2014年2月13日の安倍首相の国会答弁

坂中提案

 2014年2月13日の衆議院予算委員会において安倍晋三首相は古川元久委員(当時は民主党)の「人口減少社会への対応策としての移民の受け入れ」に関する質問に対し、「国民的議論を踏まえて多角的に検討する必要がある」と答弁した。移民政策に消極的だった政府の姿勢を転換する画期的な発言であった。それは世界にも影響が及んだ。ロイター通信が「移民前向き発言」として世界に発信した。

 これは日本の歴史を画する決意表明であった。私は事実上の移民国家宣言であると理解した。移民国家の建国に向けて歴史が動くと直感した。

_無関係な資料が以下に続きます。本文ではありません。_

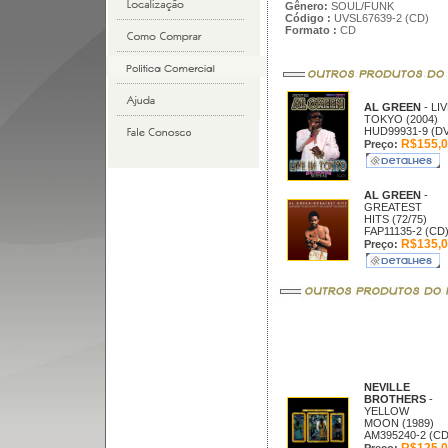
Gênero:
SOUL/FUNK
Código :
UVSL67639-2 (CD)
Formato :
CD
AL GREEN
- LIV
TOKYO (2004)
HUD99931-9 (D
R$155,0
Preço:
AL GREEN
-
GREATEST
HITS (72/75)
FAP11135-2 (CD
R$135,0
Preço:
NEVILLE
BROTHERS
-
YELLOW
MOON (1989)
AM395240-2 (CD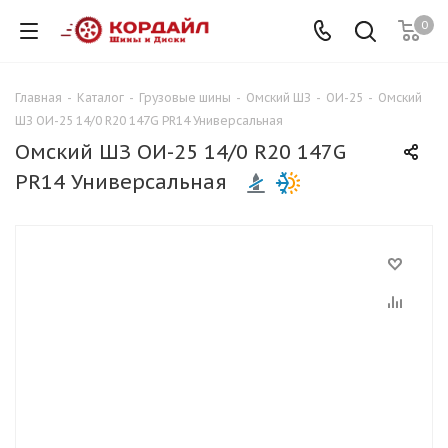
0
Главная
-
Каталог
-
Грузовые шины
-
Омский ШЗ
-
ОИ-25
-
Омский
ШЗ ОИ-25 14/0 R20 147G PR14 Универсальная
Омский ШЗ ОИ-25 14/0 R20 147G
PR14 Универсальная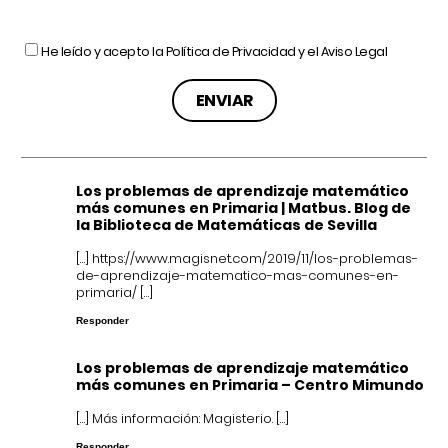
He leído y acepto la
Política de Privacidad
y el
Aviso Legal
Los problemas de aprendizaje matemático
más comunes en Primaria | Matbus. Blog de
la Biblioteca de Matemáticas de Sevilla
[…]
https://www.magisnet.com/2019/11/los-problemas-
de-aprendizaje-matematico-mas-comunes-en-
primaria/
[…]
Responder
Los problemas de aprendizaje matemático
más comunes en Primaria – Centro Mimundo
[…] Más información: Magisterio. […]
Responder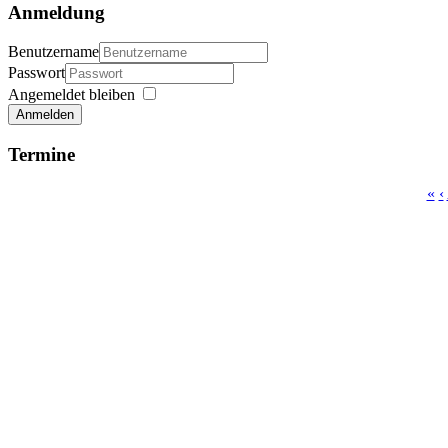
Anmeldung
Benutzername
Passwort
Angemeldet bleiben
Anmelden
Termine
«
‹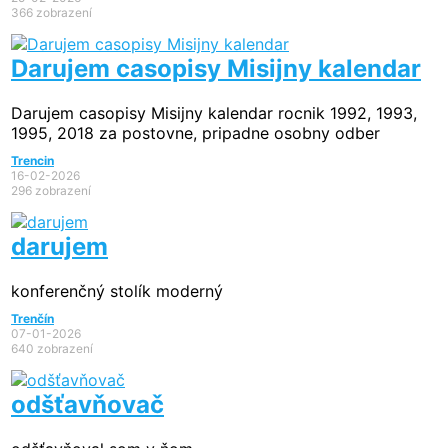
366 zobrazení
Darujem casopisy Misijny kalendar
Darujem casopisy Misijny kalendar rocnik 1992, 1993,
1995, 2018 za postovne, pripadne osobny odber
Trencin
16-02-2026
296 zobrazení
darujem
konferenčný stolík moderný
Trenčín
07-01-2026
640 zobrazení
odšťavňovač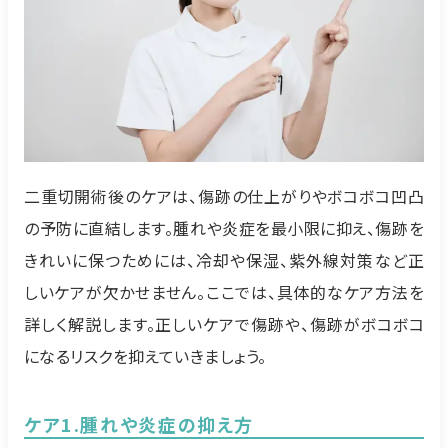
二重切開術後のケアは、傷跡の仕上がりやボコボコ凹凸
の予防に直結します。腫れや炎症を最小限に抑え、傷跡を
きれいに保つためには、冷却や保湿、紫外線対策など正
しいケアが欠かせません。ここでは、具体的なケア方法を
詳しく解説します。正しいケアで傷跡や、傷跡がボコボコ
になるリスクを抑えていきましょう。
ケア1.腫れや炎症の抑え方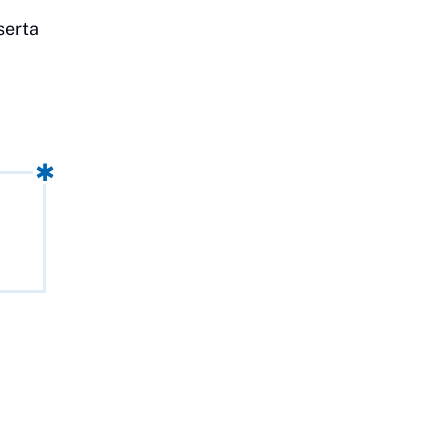
serta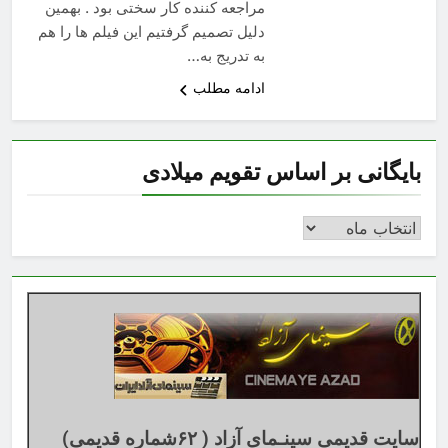
مراجعه کننده کار سختی بود . بهمین
دلیل تصمیم گرفتیم این فیلم ها را هم
به تدریج به…
ادامه مطلب
بایگانی بر اساس تقویم میلادی
بایگانی
بر
اساس
تقویم
میلادی
سایت قدیمی سینـمای آزاد ( ۶۲شماره قدیمی)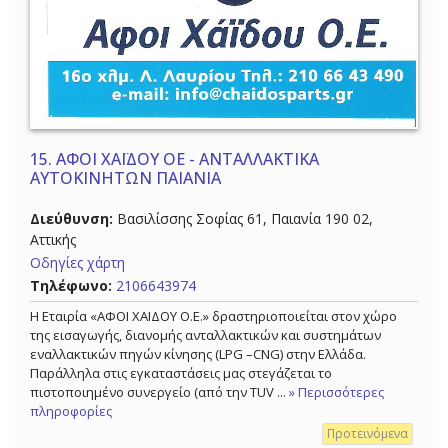
15.
ΑΦΟΙ ΧΑΪΔΟΥ ΟΕ - ΑΝΤΑΛΛΑΚΤΙΚΑ
ΑΥΤΟΚΙΝΗΤΩΝ ΠΑΙΑΝΙΑ
Διεύθυνση:
Βασιλίσσης Σοφίας 61, Παιανία 190 02,
Αττικής
Οδηγίες χάρτη
Τηλέφωνο:
2106643974
Η Εταιρία «ΑΦΟΙ ΧΑΙΔΟΥ Ο.Ε.» δραστηριοποιείται στον χώρο
της εισαγωγής, διανομής ανταλλακτικών και συστημάτων
εναλλακτικών πηγών κίνησης (LPG –CNG) στην Ελλάδα.
Παράλληλα στις εγκαταστάσεις μας στεγάζεται το
πιστοποιημένο συνεργείo (από την ΤUV ...
» Περισσότερες
πληροφορίες
Προτεινόμενα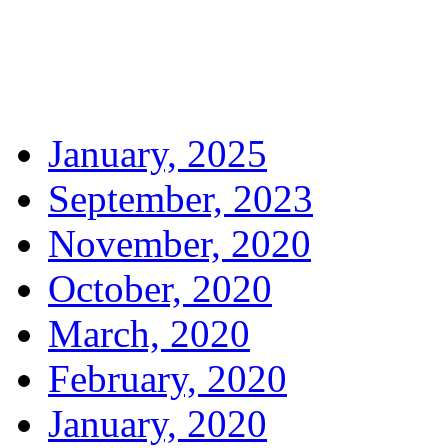
January, 2025
September, 2023
November, 2020
October, 2020
March, 2020
February, 2020
January, 2020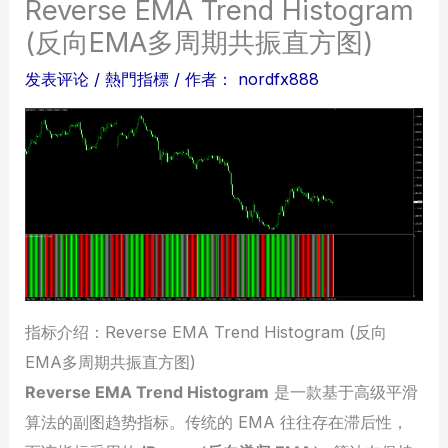
Reverse EMA Trend Histogram
(反向EMA多周期共振直方图)
发表评论
/
熱門指標
/ 作者：
nordfx888
指标介绍：Reverse EMA Trend Histogram (反向
EMA多周期共振直方图)
Reverse EMA Trend Histogram
是一款基于高级平滑
算法的副图趋势指标。传统的 EMA 往往存在滞后性，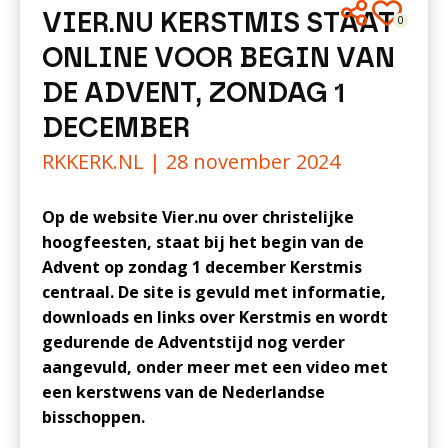
VIER.NU KERSTMIS STAAT
0
ONLINE VOOR BEGIN VAN
DE ADVENT, ZONDAG 1
DECEMBER
RKKERK.NL |
28 november 2024
Op de website Vier.nu over christelijke
hoogfeesten, staat bij het begin van de
Advent op zondag 1 december Kerstmis
centraal. De site is gevuld met informatie,
downloads en links over Kerstmis en wordt
gedurende de Adventstijd nog verder
aangevuld, onder meer met een video met
een kerstwens van de Nederlandse
bisschoppen.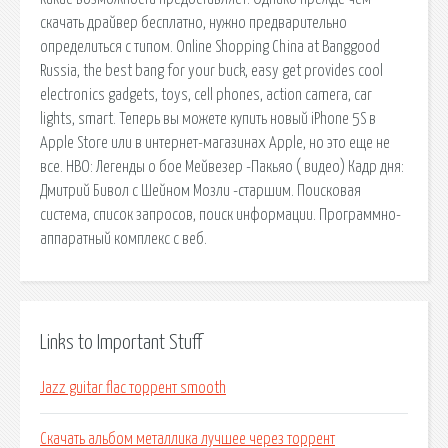
Links to Important Stuff
Jazz guitar flac торрент smooth
Скачать альбом металлика лучшее через торрент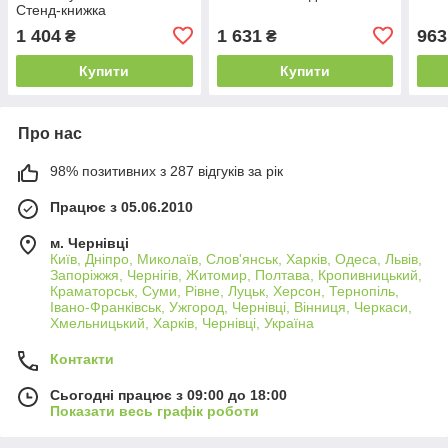
Стенд-книжка
1 404
1 631
963
₴
₴
Купити
Купити
Про нас
98% позитивних з 287 відгуків за рік
Працює з 05.06.2010
м. Чернівці
Київ, Дніпро, Миколаїв, Слов'янськ, Харків, Одеса, Львів,
Запоріжжя, Чернігів, Житомир, Полтава, Кропивницький,
Краматорськ, Суми, Рівне, Луцьк, Херсон, Тернопіль,
Івано-Франківськ, Ужгород, Чернівці, Вінниця, Черкаси,
Хмельницький, Харків, Чернівці, Україна
Контакти
Сьогодні працює з 09:00 до 18:00
Показати весь графік роботи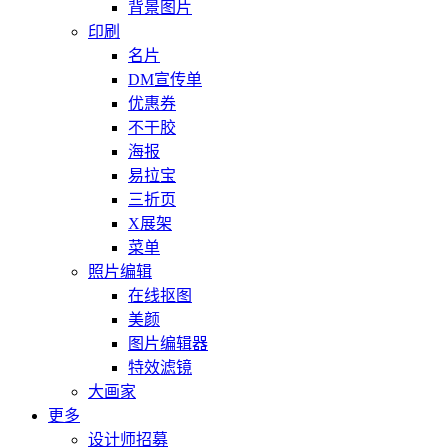
背景图片
印刷
名片
DM宣传单
优惠券
不干胶
海报
易拉宝
三折页
X展架
菜单
照片编辑
在线抠图
美颜
图片编辑器
特效滤镜
大画家
更多
设计师招募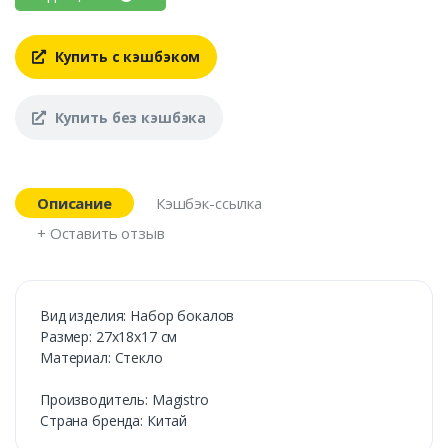
Купить с кэшбэком
Купить без кэшбэка
Описание
Кэшбэк-ссылка
+ Оставить отзыв
Вид изделия: Набор бокалов
Размер: 27х18х17 см
Материал: Стекло
Производитель: Magistro
Страна бренда: Китай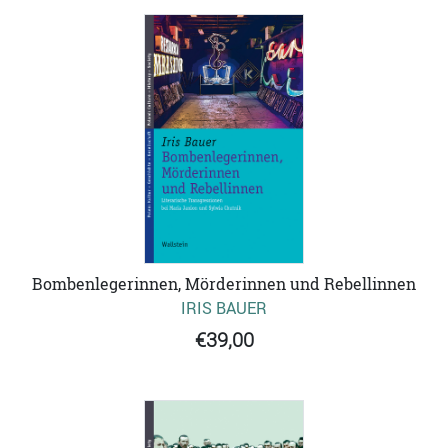
Bombenlegerinnen, Mörderinnen und Rebellinnen
IRIS BAUER
€39,00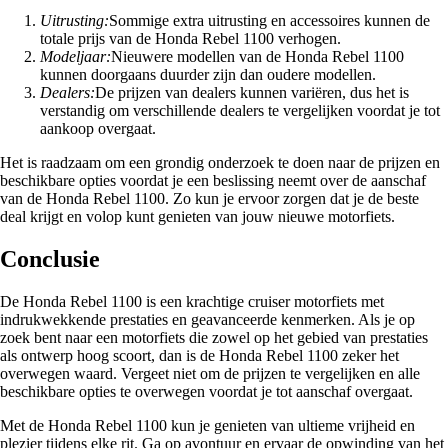
Uitrusting:
Sommige extra uitrusting en accessoires kunnen de
totale prijs van de Honda Rebel 1100 verhogen.
Modeljaar:
Nieuwere modellen van de Honda Rebel 1100
kunnen doorgaans duurder zijn dan oudere modellen.
Dealers:
De prijzen van dealers kunnen variëren, dus het is
verstandig om verschillende dealers te vergelijken voordat je tot
aankoop overgaat.
Het is raadzaam om een grondig onderzoek te doen naar de prijzen en
beschikbare opties voordat je een beslissing neemt over de aanschaf
van de Honda Rebel 1100. Zo kun je ervoor zorgen dat je de beste
deal krijgt en volop kunt genieten van jouw nieuwe motorfiets.
Conclusie
De Honda Rebel 1100 is een krachtige cruiser motorfiets met
indrukwekkende prestaties en geavanceerde kenmerken. Als je op
zoek bent naar een motorfiets die zowel op het gebied van prestaties
als ontwerp hoog scoort, dan is de Honda Rebel 1100 zeker het
overwegen waard. Vergeet niet om de prijzen te vergelijken en alle
beschikbare opties te overwegen voordat je tot aanschaf overgaat.
Met de Honda Rebel 1100 kun je genieten van ultieme vrijheid en
plezier tijdens elke rit. Ga op avontuur en ervaar de opwinding van het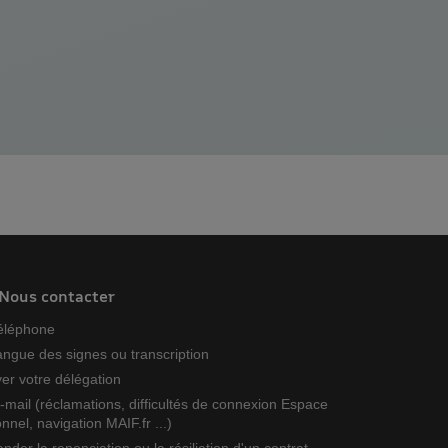
bonnes pratiques pour les TPE et
PME qui souhaitent mettre en
place une démarche RSE.
Nous contacter
téléphone
angue des signes ou transcription
er votre délégation
-mail (réclamations, difficultés de connexion Espace
nnel, navigation MAIF.fr ...)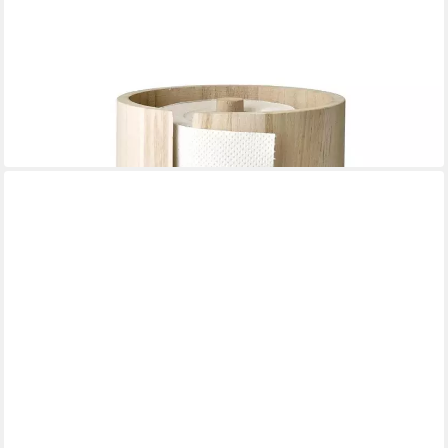
BLOOMINGVILLE
Küchenrollenhalter Celian
22,59 €
in 2-3 Werktagen bei dir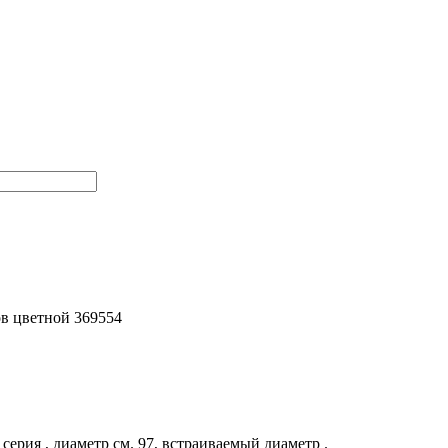
в цветной 369554
рия , диаметр см. 97, встраиваемый диаметр .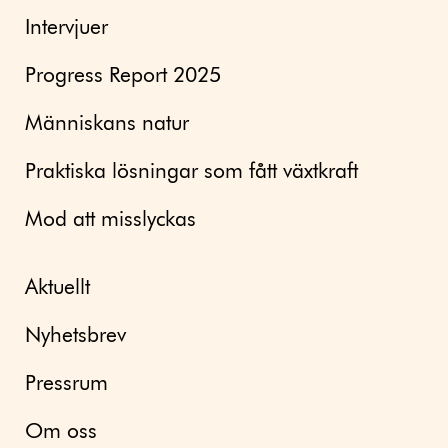
Intervjuer
Progress Report 2025
Människans natur
Praktiska lösningar som fått växtkraft
Mod att misslyckas
Aktuellt
Nyhetsbrev
Pressrum
Om oss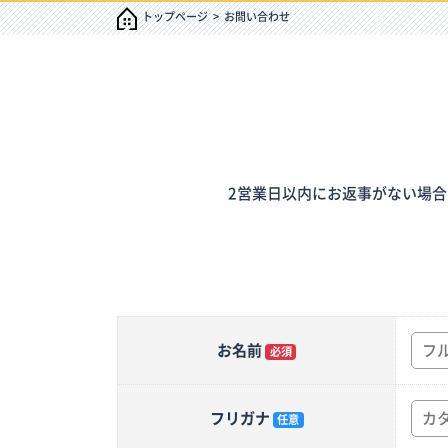
トップページ
お問い合わせ
2営業日以内にお返事がない場合は
お名前
必須
フリガナ
任意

 安倍首相の答弁要旨は以下のとおりである。いま読み返してみてまったく正しい認識であると思った。口火を切った安倍首相の責任で歴史に残る仕事を成し遂げていただきたい。
〈移民の受け入れは将来の国の形や国民生活全体に関する問題として多角的に検討する必要性を指摘。人口減少が進んだ場合、労働力人口や消費者が減ることになり、成長力にも悪影響が出ることを指摘。アジア・太平洋地域の成長する市場を取り込むことの重要性を指摘。〉

 安倍首相が自ら移民受け入れの国民的議論を呼びかけたことの持つ意味は大きい。さっそく機を見るに敏の霞が関(内閣府)は同年2月24日、「2015年から年間20万人の移民を受け入れ、かつ2・07の出生率の目標を早期に達成し、もって100年後の日本が1億の人口を擁する国を目指す」という国家百年の計を発表した。

 2005年から移民政策に関する議論を国民に呼びかけてきた私の執念が実った。しかしながら、2014年のその時、日本の歴史はじまって以来の1000万人の移民受け入れを提案している以上、国民と政治家の了解を得るのは容易ではないと、前途多難を覚悟した。